The Trials and Tribulations of Night Owls

Are you a night owl?  Do you do your best work at night, struggle to fall asleep before midnight, sleep until noon on weekends, and despise mornings? Perhaps you have phase delay syndrome.

Phase delay syndrome means that your circadian phase, or the relationship of your body’s sleep-wake cycle to the 24 hour day, is delayed relative to those of others; you naturally go to bed later and awaken later than others.  Phase delay only becomes a “syndrome” when people need to go to school or work early and suffer because their bodies cannot acclimate to an early-to-bed, early-to-rise schedule.

There are probably tens of millions of people in the US alone who have some degree of phase delay syndrome and who struggle to awaken for work or school.  However, very few seek medical advice.  Why?  Our society sees those who struggle to awaken in the morning as lazy. We do not conceive that such people may have a fundamentally different circadian system and benefit from medical consultation.

If you are an evening person, can you become a morning person?  Tara-Parker Pope reports in a recent New York Times “Well” blog post, “Sleep experts say that with a little discipline (well, actually, a lot of discipline), most people can reset their circadian clocks.”  Ms. Pope accurately captures the challenge of overcoming a circadian disorder in her parenthetical remark.

Sleep physicians treat phase delayed patients by manipulating three factors: light, melatonin, and wake time.  Light allows our bodies to distinguish between daytime and nighttime.  Morning light shifts bedtime earlier, and evening light shifts bedtime later.   I  encourage patients (those who do not have known retinal disease, since some ophthalmologists theorize that bright light may be unsafe for those with the retinal disease) to buy a Philips GoLite (I receive no compensation from Philips) to provide light exposure for as long as possible between awakening and 3 hours after awakening.  Consider sunglasses outside after dinner in the summer and dimming all lights and screens as much as possible in the evening.  Use over-the-shoulder lights in the evening to minimize light to the eyes.

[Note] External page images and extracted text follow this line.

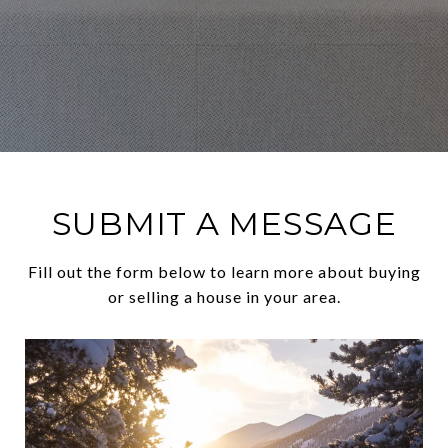
SUBMIT A MESSAGE
Fill out the form below to learn more about buying
or selling a house in your area.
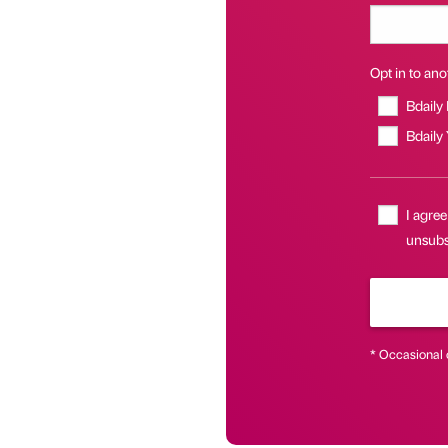
Opt in to anot
Bdaily
Bdaily
I agree
unsubsc
* Occasional 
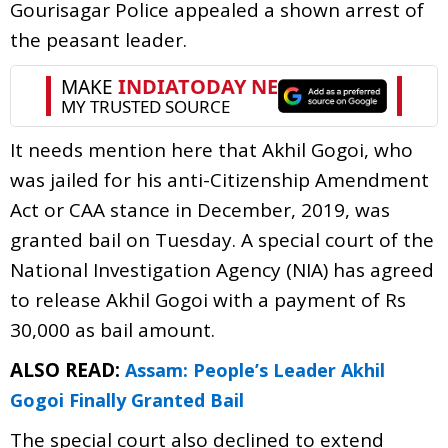
Gourisagar Police appealed a shown arrest of
the peasant leader.
It needs mention here that Akhil Gogoi, who
was jailed for his anti-Citizenship Amendment
Act or CAA stance in December, 2019, was
granted bail on Tuesday. A special court of the
National Investigation Agency (NIA) has agreed
to release Akhil Gogoi with a payment of Rs
30,000 as bail amount.
ALSO READ:
Assam: People’s Leader Akhil
Gogoi Finally Granted Bail
The special court also declined to extend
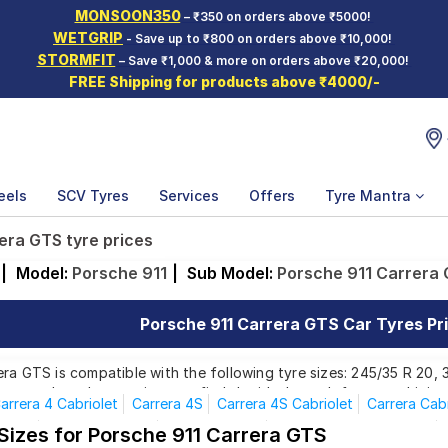
MONSOON350
– ₹350 on orders above ₹5000!
WETGRIP
- Save up to ₹800 on orders above ₹10,000!
STORMFIT
– Save ₹1,000 & more on orders above ₹20,000!
FREE Shipping for products above ₹4000/-
eels
SCV Tyres
Services
Offers
Tyre Mantra
era GTS tyre prices
|
Model:
Porsche 911
|
Sub Model:
Porsche 911 Carrera
Porsche 911 Carrera GTS Car Tyres Pri
ra GTS is compatible with the following tyre sizes: 245/35 R 20,
rom top brands, ensuring you find the ideal match for your driving
arrera 4 Cabriolet
Carrera 4S
Carrera 4S Cabriolet
Carrera Cabr
Turbo
Turbo Cabriolet
Carrera 4 GTS
Carrera 4GTS Cabriolet
 Sizes for Porsche 911 Carrera GTS
Affordable and Premium Tyres for Porsche 911 C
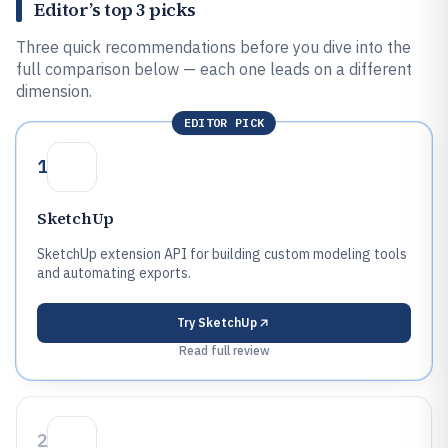
Editor’s top 3 picks
Three quick recommendations before you dive into the
full comparison below — each one leads on a different
dimension.
EDITOR PICK
1
SketchUp
SketchUp extension API for building custom modeling tools
and automating exports.
Try
SketchUp
Read full review
2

Melatonin, available over the counter (Trader Joe’s offers a .5 mg OTC chewable tablet), is a naturally occurring hormone that pushes bedtime later when taken in the morning but pulls bedtime earlier when taken in the evening.   Melatonin has varying potency depending on the time of administration, but because it causes drowsiness (no driving for 8 hours after melatonin ingestion), few patients can safely take melatonin before the late evening, around an hour before planned bedtime.  Higher doses of melatonin may be no more effective than lower doses.  Initial melatonin and light recommendations are easier to execute than wake time changes, which are equally necessary.  Most of the phase delayed patients I see awaken early during and sleep late on weekends.  Delayed weekend wake times delay weekday bedtimes and undermine the benefits of changes in light and melatonin.  If you currently awaken late every day and will need to awaken early in the future, I recommend fifteen to thirty-minute advancement in wake times daily.

In my experience, treatment of phase delay syndrome often fails initially.  Different people respond to light and melatonin, administered at different times, differently.  I counsel patients to expect to struggle but to take note of why they struggle and to keep sleep logs.  Those who persist- with the technical and moral support of a sleep physician- often succeed.